Labelling, along the y axes ('ESS for small intervals' for kind='sample', 'ESS for quantiles' for type='quantile') and x axis ('quantile') has also been added

imperorrp commented 1 month ago

Added rugplot to plot_ess.

Like plot_trace, I've set the 'overlay' aesthetic for the 'chain' dimension but is ignored with .difference() when the default aes_map is generated for the local and quantile artists.

Also made a modification to the trace_rug visual element to add a new arg scale, which helps in controlling the xvalues range. It is set to the length of the draw dimension so that the xvalues range is kept between 0-1.

Plot output:

azp.plot_ess(data, var_names=["mu", "tau"], rug=True) image

imperorrp commented 1 month ago

To do: Apply rankdata function to the data once available in Arviz-Stats for proper rug generation.

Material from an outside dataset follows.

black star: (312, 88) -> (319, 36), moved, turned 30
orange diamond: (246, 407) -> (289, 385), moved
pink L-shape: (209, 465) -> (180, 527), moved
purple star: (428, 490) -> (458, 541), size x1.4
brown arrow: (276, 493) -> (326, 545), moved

imperorrp commented 1 month ago

Just made updates. This takes into account #66 and plots the mean, sd and min_ess as well using line_xy. Users can also set custom text for xlabel and ylabel now: image image

Annotating these lines is left as well as fixing an issue when the model dimension exists, where the output is like this: image

imperorrp commented 1 month ago

Plot_ess output is now like this:

image

image

image

Each of 'mean', 'sd', and 'min_ess' has their own linestyle to distinguish between them. Maybe having another legend for them could be of help though as it might not be evident to a user which is which unless the the linestyle cycle and order of plotting is known by looking at the source code.

The 'min_ess' line is set to gray by default and 'mean' and 'sd' to the first color in the color cycle by default. If the 'model' dim is present, then all three elements get the same color for a model.

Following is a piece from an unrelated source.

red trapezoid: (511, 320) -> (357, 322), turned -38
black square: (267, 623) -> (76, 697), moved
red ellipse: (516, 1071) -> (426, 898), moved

OriolAbril commented 4 weeks ago

I think annotating the lines is he only way to clearly indicate which is which. If you set extra_methods=True in current arviz, you'll see the output looks like this:

imatge

I would add these two annotations as visual elements here too

imperorrp commented 4 weeks ago

I think annotating the lines is he only way to clearly indicate which is which. If you set extra_methods=True in current arviz, you'll see the output looks like this:

imatge

I would add these two annotations as visual elements here too

Todo: Add a new visual element for these annotations

imperorrp commented 3 weeks ago

Rebased essplot commits

imperorrp commented 3 weeks ago

Added new annotate_xy visual element with in-built logic to determine whether to vertically align the intended annotating text top or bottom based on an extra_da arg passed to it. This helps when two lines like mean and sd both are being plotted. Defaults for them both are also set- 'bottom' for mean and 'top' for sd.

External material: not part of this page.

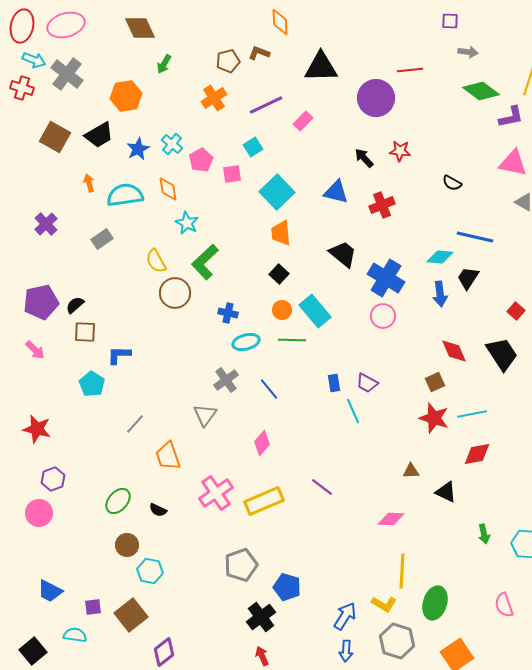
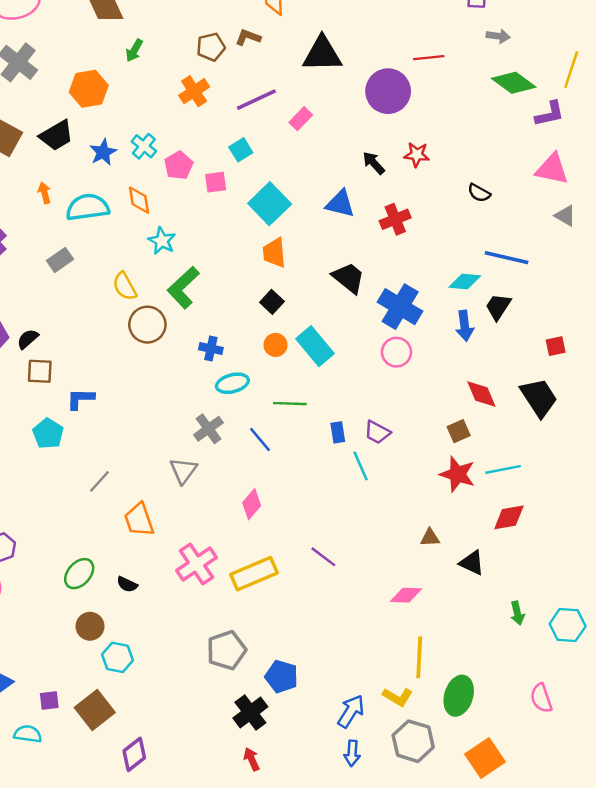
red square: (516, 311) -> (556, 346), turned 36
green line: (292, 340) -> (290, 404), moved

New plot_kwargs keys mean_text and sd_text are also added and their default aesthetics from the aes_maps for mean and sd are also used for these if not set.

Outputs:

image

image

imperorrp commented 1 week ago
imperorrp commented 1 week ago

Fixed hypothesis test errors for ESS plot

imperorrp commented 1 day ago

Rebased the PR

imperorrp commented 21 hours ago

Made those modifications. Also, pylint was indicating an error regarding the number of tests under the TestPlots class in testplots.py so I raised the limit from 20 to 25.

The output is like this right now though: image

^All 10 subplots in one row despite the print statements indicating the figsizing logic computes 2 rows and sticks to the 5 max subplots per row constraint. This has to be looked into if I'm missing something.